Pero esa espectativa se fue marchitando, se fue Grinspum y la única primavera que quedó que el Plan de Sourrille; al prometedor Juicio le siguieron las instrucciones a los fiscales, la obediencia debida y el punto final, quizás porque la gente se fue de la Plaza a festejar unas pascuas felices que duraron un par de décadas. ¡La casa está en orden otra vez! Festejaron los curas, los energúmenos de la Sociedad Rural, los funcionarios del FMI, mientras varios desempolvaban los falcones verdes para unirse a la caravana. Ah sí… hasta Magneto se animó a decirle “Ustedes ya son un escollo” cuando columnas de hambrientos salían del asedio de la hiperinflación saqueando supermercados. “No pudimos, no supimos o no nos dejaron hacerlo” fue la reflexión final.

Las instituciones democráticas volvían al buen resguardo de los dueños de la patria. La política volvía a ser un apéndice de la economía, un sacerdote del todopoeroso Dios Mercado. ¡Siganme no los voy a defraudar! fue la consigna mentirosa que ilusionó a millones con la revolución productiva y el salariazo. Pero hubo que establecer prioridades: primero a atender la tristeza de los niños ricos, a Videla y sus amigos les tocó el indulto, a Clarín, Canal 13 y las 2/3 partes de las licencias radiotelevisivas, a Macri el Correo… Mientras, espera turno el hambre de los niños pobres. Desde que Calígula nombró Cónsul a Insitatus, nunca ningún Cavallo tuvo tanto poder como en la Argentina de los ’90, tanto que un Peso valía un Dolar y a los científicos se los mandaba a lavar los platos.

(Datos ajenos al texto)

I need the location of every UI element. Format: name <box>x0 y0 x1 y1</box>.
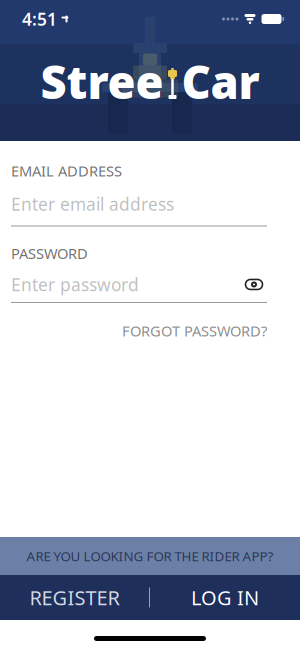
staticText: REGISTER <box>30 584 120 611</box>
staticText: LOG IN <box>191 584 259 611</box>
staticText: ARE YOU LOOKING FOR THE RIDER APP? <box>26 547 274 565</box>
staticText: FORGOT PASSWORD? <box>122 321 267 340</box>
staticText: PASSWORD <box>11 244 88 263</box>
staticText: Stree <box>40 51 164 112</box>
button[interactable]: REGISTER <box>0 575 149 620</box>
button[interactable]: FORGOT PASSWORD? <box>122 315 267 346</box>
staticText: Enter password <box>11 273 139 296</box>
button[interactable]: LOG IN <box>150 575 300 620</box>
staticText: Enter email address <box>11 192 174 216</box>
staticText: 4:51 <box>22 8 57 30</box>
staticText: EMAIL ADDRESS <box>11 161 122 180</box>
button[interactable]: Show password <box>241 274 267 294</box>
button[interactable]: ARE YOU LOOKING FOR THE RIDER APP? <box>0 537 300 575</box>
staticText: Car <box>182 51 260 112</box>
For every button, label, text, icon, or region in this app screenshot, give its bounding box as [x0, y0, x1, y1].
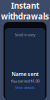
staticText: Send money [14, 32, 36, 37]
staticText: You earned $1.00 [10, 78, 40, 84]
staticText: Instant [11, 0, 39, 11]
staticText: Name sent [12, 70, 38, 77]
staticText: withdrawals [1, 11, 49, 22]
staticText: View details [15, 85, 35, 90]
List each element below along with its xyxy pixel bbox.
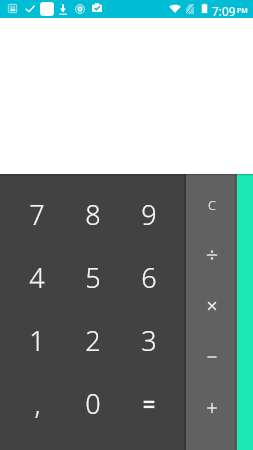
button[interactable]: Divide — [186, 229, 237, 280]
staticText: 4 — [29, 259, 45, 296]
staticText: 2 — [85, 322, 101, 359]
button[interactable]: 5 — [65, 246, 121, 309]
button[interactable]: Multiply — [186, 280, 237, 331]
staticText: 1 — [29, 322, 45, 359]
button[interactable]: 8 — [65, 183, 121, 246]
button[interactable]: 0 — [65, 372, 121, 435]
button[interactable]: 3 — [121, 309, 177, 372]
button[interactable]: 4 — [9, 246, 65, 309]
button[interactable]: 2 — [65, 309, 121, 372]
staticText: 7:09 — [212, 3, 236, 19]
staticText: PM — [237, 5, 248, 15]
staticText: 5 — [85, 259, 101, 296]
button[interactable]: , — [9, 372, 65, 435]
staticText: , — [34, 385, 41, 422]
button[interactable]: 9 — [121, 183, 177, 246]
button[interactable]: Subtract — [186, 331, 237, 382]
staticText: C — [208, 197, 216, 214]
staticText: 8 — [85, 196, 101, 233]
button[interactable]: Equals — [121, 372, 177, 435]
button[interactable]: 6 — [121, 246, 177, 309]
button[interactable]: 7 — [9, 183, 65, 246]
staticText: 0 — [85, 385, 101, 422]
button[interactable]: 1 — [9, 309, 65, 372]
staticText: 6 — [141, 259, 157, 296]
staticText: 7 — [29, 196, 45, 233]
button[interactable]: Add — [186, 382, 237, 433]
staticText: 3 — [141, 322, 157, 359]
staticText: 9 — [141, 196, 157, 233]
button[interactable]: Clear — [186, 178, 237, 229]
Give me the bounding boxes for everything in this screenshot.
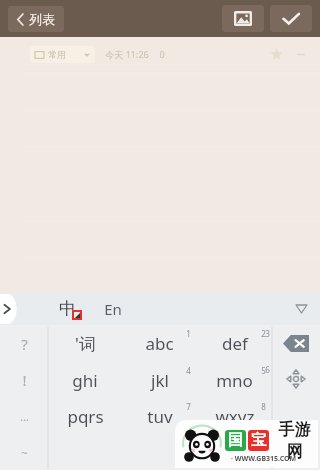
- staticText: 7: [186, 401, 191, 412]
- staticText: wxyz: [215, 405, 255, 428]
- staticText: 今天 11:26: [105, 48, 149, 60]
- button[interactable]: 列表: [8, 6, 64, 32]
- button[interactable]: ~: [0, 434, 48, 470]
- staticText: 国: [228, 431, 243, 450]
- button[interactable]: Favourite: [266, 44, 286, 64]
- staticText: 8: [261, 401, 266, 412]
- button[interactable]: mno: [197, 362, 272, 398]
- staticText: 手游网: [271, 420, 318, 460]
- button[interactable]: …: [0, 398, 48, 434]
- button[interactable]: En: [104, 293, 154, 325]
- staticText: !: [22, 370, 27, 390]
- button[interactable]: tuv: [122, 398, 197, 434]
- staticText: 5: [261, 365, 266, 376]
- staticText: 0: [159, 48, 165, 60]
- button[interactable]: def: [197, 325, 272, 362]
- button[interactable]: Move cursor: [272, 361, 320, 397]
- staticText: def: [222, 332, 248, 355]
- button[interactable]: 常用: [30, 46, 95, 63]
- button[interactable]: Backspace: [272, 325, 320, 361]
- staticText: 中: [59, 298, 76, 319]
- button[interactable]: abc: [122, 325, 197, 362]
- staticText: 3: [265, 328, 270, 339]
- staticText: 常用: [48, 49, 66, 60]
- staticText: jkl: [151, 369, 169, 392]
- button[interactable]: ?: [0, 325, 48, 362]
- button[interactable]: !: [0, 362, 48, 398]
- button[interactable]: jkl: [122, 362, 197, 398]
- button[interactable]: Done: [270, 5, 312, 32]
- staticText: 4: [186, 365, 191, 376]
- staticText: 2: [261, 328, 266, 339]
- staticText: '词: [75, 332, 96, 355]
- button[interactable]: Expand: [0, 294, 17, 324]
- staticText: …: [20, 409, 29, 424]
- staticText: En: [104, 299, 122, 319]
- staticText: ?: [21, 334, 28, 354]
- staticText: 1: [186, 328, 191, 339]
- staticText: mno: [216, 369, 253, 392]
- staticText: 宝: [251, 431, 266, 450]
- button[interactable]: ghi: [48, 362, 122, 398]
- button[interactable]: pqrs: [48, 398, 122, 434]
- staticText: 列表: [29, 11, 55, 27]
- button[interactable]: Insert image: [222, 5, 264, 32]
- button[interactable]: Hide keyboard: [290, 298, 312, 320]
- staticText: pqrs: [67, 405, 104, 428]
- staticText: abc: [145, 332, 174, 355]
- staticText: ghi: [72, 369, 98, 392]
- staticText: ~: [21, 445, 28, 460]
- button[interactable]: '词: [48, 325, 122, 362]
- staticText: · WWW.GB315.COM ·: [231, 454, 300, 464]
- staticText: 6: [265, 364, 270, 375]
- button[interactable]: 中: [50, 293, 90, 325]
- staticText: tuv: [147, 405, 173, 428]
- button[interactable]: More options: [292, 45, 310, 63]
- button[interactable]: wxyz: [197, 398, 272, 434]
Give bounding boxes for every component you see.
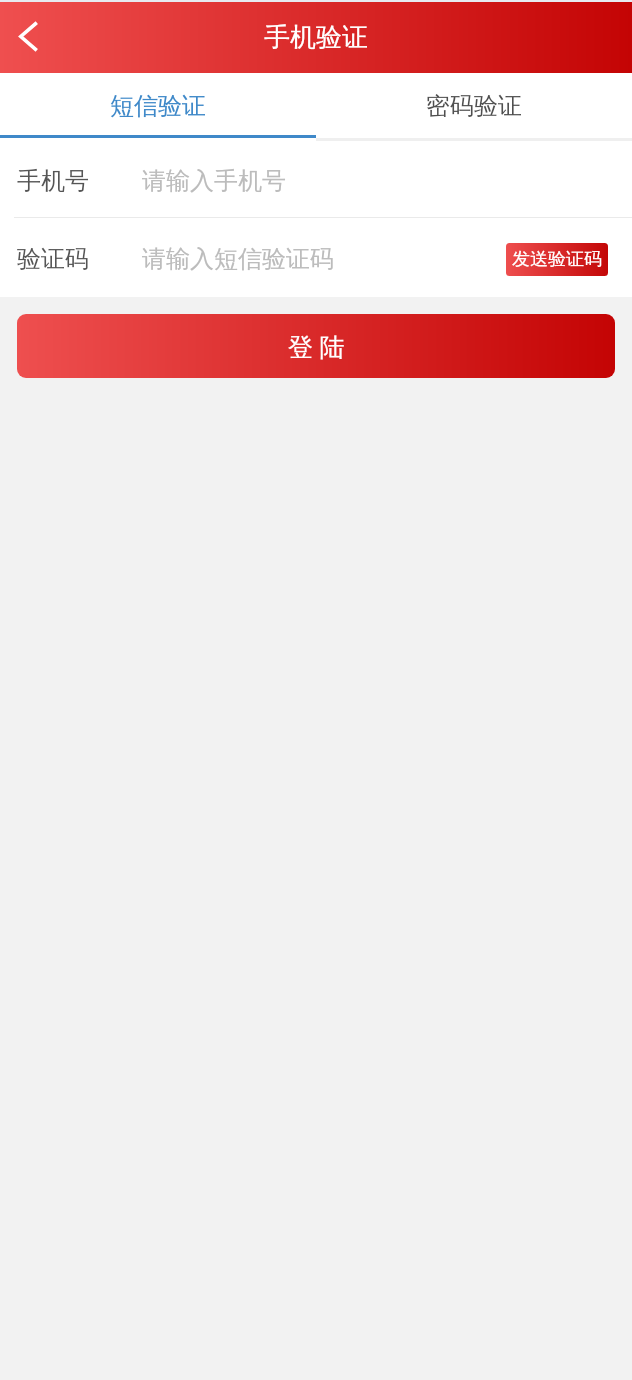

“Nada de lo que deba ser del Estado, permanecerá en manos del Estado” decían los nuevos mandamientos. Y así fueron privatizadas las aerolíneas de los sueños, se impuso peaje a  los caminos hacia la utopía, aumentaron las tarifas de la comunicación, y los únicos ramales que no cerraron fueron aquellos por los que se corría en tren de joda o en tren de especulación, financiera o política, daba lo mismo. Miles de obreros se mudaron de los talleres y refinerías a las rutas, y los restantes argentinos, salían de la resaca de las Felices Pascuas viendo en TV cómo, de modo poco gentil, se los garroteaba para convencerlos de que “la cirugía mayor sin anestesia” los había extirpado de la sociedad de bienestar.
Eran épocas en que ser “progre” era fácil, bastaba con hablar de la mala leche de Vicco, de la venta de armas a Ecuador y Croacia, del retorno que recibió María Julia por la privatización de ENTEL, de la rosca IBM-Banco Nación, del Menemtrucho de Gostagnian o de la Ferrari de Menem. Bastaba “no robar por dos años” para salvar el país. Con tanta letra que daba la corrupción, para que hablar del poder de las corporaciones económicas, de la extranjerización de la especulación financiera, del exponencial aumento de la deuda externa, del empobrecimiento generalizado, del desmantelamiento del aparato productivo, de las relaciones carnales o del sistema neoliberal en sí que no es otra cosa que la puta madre que los parió a todos los otros. La “Segunda Década Infame” fue tan infame que duró 10 años y seis meses. 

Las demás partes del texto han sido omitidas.